Your task
Pictures do not belong in the copy. Return all of the entries exactly.

Supplied entries

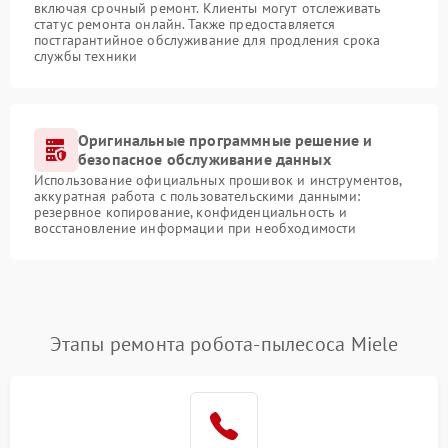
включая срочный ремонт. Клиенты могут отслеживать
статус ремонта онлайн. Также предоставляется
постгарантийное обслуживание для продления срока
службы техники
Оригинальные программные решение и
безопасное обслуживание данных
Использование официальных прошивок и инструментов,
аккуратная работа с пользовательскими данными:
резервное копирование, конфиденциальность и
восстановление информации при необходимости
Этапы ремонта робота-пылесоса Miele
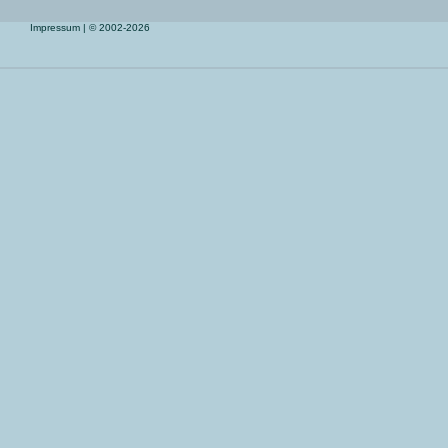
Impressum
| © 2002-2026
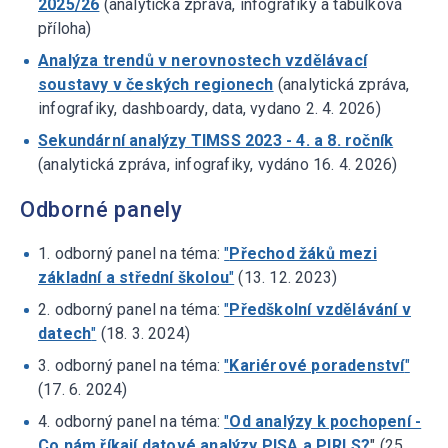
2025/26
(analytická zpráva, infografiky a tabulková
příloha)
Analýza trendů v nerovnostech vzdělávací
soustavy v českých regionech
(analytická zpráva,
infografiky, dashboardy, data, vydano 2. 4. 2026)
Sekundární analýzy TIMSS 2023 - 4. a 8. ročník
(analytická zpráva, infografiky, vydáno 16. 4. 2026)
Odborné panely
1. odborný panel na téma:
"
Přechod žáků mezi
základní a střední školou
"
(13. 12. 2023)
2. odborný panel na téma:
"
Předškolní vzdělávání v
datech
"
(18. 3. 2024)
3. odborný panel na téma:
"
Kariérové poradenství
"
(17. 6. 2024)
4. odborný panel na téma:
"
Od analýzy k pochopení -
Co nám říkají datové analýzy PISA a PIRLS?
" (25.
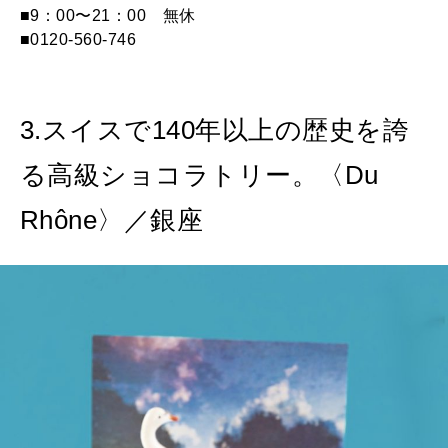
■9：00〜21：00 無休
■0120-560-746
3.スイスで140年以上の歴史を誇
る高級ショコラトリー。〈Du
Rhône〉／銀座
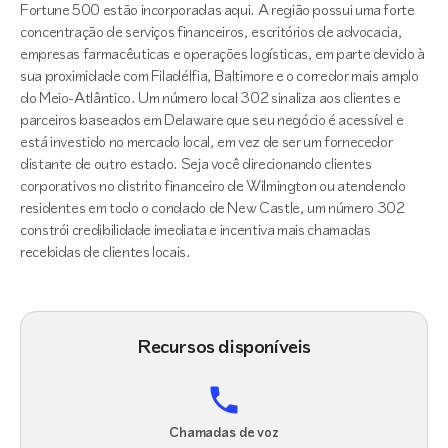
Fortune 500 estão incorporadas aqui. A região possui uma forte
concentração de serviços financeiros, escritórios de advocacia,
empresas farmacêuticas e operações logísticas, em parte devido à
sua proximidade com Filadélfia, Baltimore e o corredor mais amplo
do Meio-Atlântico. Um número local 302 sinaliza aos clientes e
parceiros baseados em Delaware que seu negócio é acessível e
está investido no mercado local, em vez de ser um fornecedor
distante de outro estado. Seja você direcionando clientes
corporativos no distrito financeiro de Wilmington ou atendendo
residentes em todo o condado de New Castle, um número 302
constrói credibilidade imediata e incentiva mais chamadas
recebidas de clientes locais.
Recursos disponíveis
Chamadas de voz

Expected answer
включая срочный ремонт. Клиенты могут отслеживать
статус ремонта онлайн. Также предоставляется
постгарантийное обслуживание для продления срока
службы техники
Оригинальные программные решение и
безопасное обслуживание данных
Использование официальных прошивок и инструментов,
аккуратная работа с пользовательскими данными:
резервное копирование, конфиденциальность и
восстановление информации при необходимости
Этапы ремонта робота-пылесоса Miele
Impressum
| © 2002-2026
2025/26
(analytická zpráva, infografiky a tabulková
příloha)
Analýza trendů v nerovnostech vzdělávací
soustavy v českých regionech
(analytická zpráva,
infografiky, dashboardy, data, vydano 2. 4. 2026)
Sekundární analýzy TIMSS 2023 - 4. a 8. ročník
(analytická zpráva, infografiky, vydáno 16. 4. 2026)
Odborné panely
1. odborný panel na téma:
"
Přechod žáků mezi
základní a střední školou
"
(13. 12. 2023)
2. odborný panel na téma:
"
Předškolní vzdělávání v
datech
"
(18. 3. 2024)
3. odborný panel na téma:
"
Kariérové poradenství
"
(17. 6. 2024)
4. odborný panel na téma:
"
Od analýzy k pochopení -
Co nám říkají datové analýzy PISA a PIRLS?
" (25.
■9：00〜21：00 無休
■0120-560-746
3.スイスで140年以上の歴史を誇
る高級ショコラトリー。〈Du
Rhône〉／銀座
Fortune 500 estão incorporadas aqui. A região possui uma forte
concentração de serviços financeiros, escritórios de advocacia,
empresas farmacêuticas e operações logísticas, em parte devido à
sua proximidade com Filadélfia, Baltimore e o corredor mais amplo
do Meio-Atlântico. Um número local 302 sinaliza aos clientes e
parceiros baseados em Delaware que seu negócio é acessível e
está investido no mercado local, em vez de ser um fornecedor
distante de outro estado. Seja você direcionando clientes
corporativos no distrito financeiro de Wilmington ou atendendo
residentes em todo o condado de New Castle, um número 302
constrói credibilidade imediata e incentiva mais chamadas
recebidas de clientes locais.
Recursos disponíveis
Chamadas de voz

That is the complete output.